Flooding in the central and northern parts of Queensland earlier in the month has resulted in large volumes of floodwaters which are now making their way across the Outback towards Kati Thanda – Lake Eyre in South Australia. The majority of the rainfall was located over the northern Lake Eyre basin and as a result floodwaters have not been directed towards the coast and out to sea. Rather, they are taking a long journey across the usually dry Outback and causing flooding in towns which have seen little to no rain recently.
While this may bring relief to some farmers suffering from severe drought, the volume of water has been excessive, resulting in significant damage to infrastructure. Most devastating, however, has been the loss of an estimated 500 000 livestock which drowned, froze in the colder than normal conditions or perished while stuck in deep mud after floodwaters receded. Grazier Matt Bennetto expressed his devastation at having to fly over his and neighbouring properties and count around 10 000 animals dead. “You spend your whole life trying to breed beautiful animals and then you see something like that. It’s beyond heartbreaking.”

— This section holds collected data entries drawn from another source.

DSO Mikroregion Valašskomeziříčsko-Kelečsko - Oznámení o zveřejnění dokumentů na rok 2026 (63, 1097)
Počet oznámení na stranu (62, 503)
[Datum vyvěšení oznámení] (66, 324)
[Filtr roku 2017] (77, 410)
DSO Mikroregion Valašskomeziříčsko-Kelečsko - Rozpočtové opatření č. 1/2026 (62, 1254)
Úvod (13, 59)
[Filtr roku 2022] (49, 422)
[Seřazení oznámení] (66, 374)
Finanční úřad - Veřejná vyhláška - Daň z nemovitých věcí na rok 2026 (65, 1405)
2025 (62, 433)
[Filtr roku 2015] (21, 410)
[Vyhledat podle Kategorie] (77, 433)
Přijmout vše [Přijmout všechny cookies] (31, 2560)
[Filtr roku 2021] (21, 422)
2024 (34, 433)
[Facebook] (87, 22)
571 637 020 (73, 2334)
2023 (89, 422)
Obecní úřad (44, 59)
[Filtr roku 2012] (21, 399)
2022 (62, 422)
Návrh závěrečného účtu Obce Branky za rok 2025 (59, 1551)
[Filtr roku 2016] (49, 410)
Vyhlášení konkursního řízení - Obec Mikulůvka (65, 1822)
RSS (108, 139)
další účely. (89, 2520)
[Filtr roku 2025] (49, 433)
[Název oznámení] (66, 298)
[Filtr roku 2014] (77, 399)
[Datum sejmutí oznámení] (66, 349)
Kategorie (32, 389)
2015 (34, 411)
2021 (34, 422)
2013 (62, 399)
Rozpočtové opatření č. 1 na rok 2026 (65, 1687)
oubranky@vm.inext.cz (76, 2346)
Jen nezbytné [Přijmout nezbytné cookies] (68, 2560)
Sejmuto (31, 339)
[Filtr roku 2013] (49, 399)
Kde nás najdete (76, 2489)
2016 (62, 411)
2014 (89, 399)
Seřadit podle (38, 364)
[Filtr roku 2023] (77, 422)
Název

Life-giving water for ephemeral Lake Eyre
While floodwaters are leaving disaster in their path, they promise new life for wildlife in the Lake Eyre region, where waterbirds flock to the area during the annual inundation in order to breed in a protected environment where foxes and dingos are unable to reach nests. In years when significant amounts of water enter the system, even freshwater fish are able to survive. Usually they are prevented from doing so because Lake Eyre is a salt lake which requires large quantities of water to dilute salt levels sufficiently to allow for the survival of freshwater organisms. Water enters the system each year, but the amount is very variable. Forecasters remain unsure exactly how full the lake will become when floodwaters reach it in a few weeks time, but expect high lake levels this year.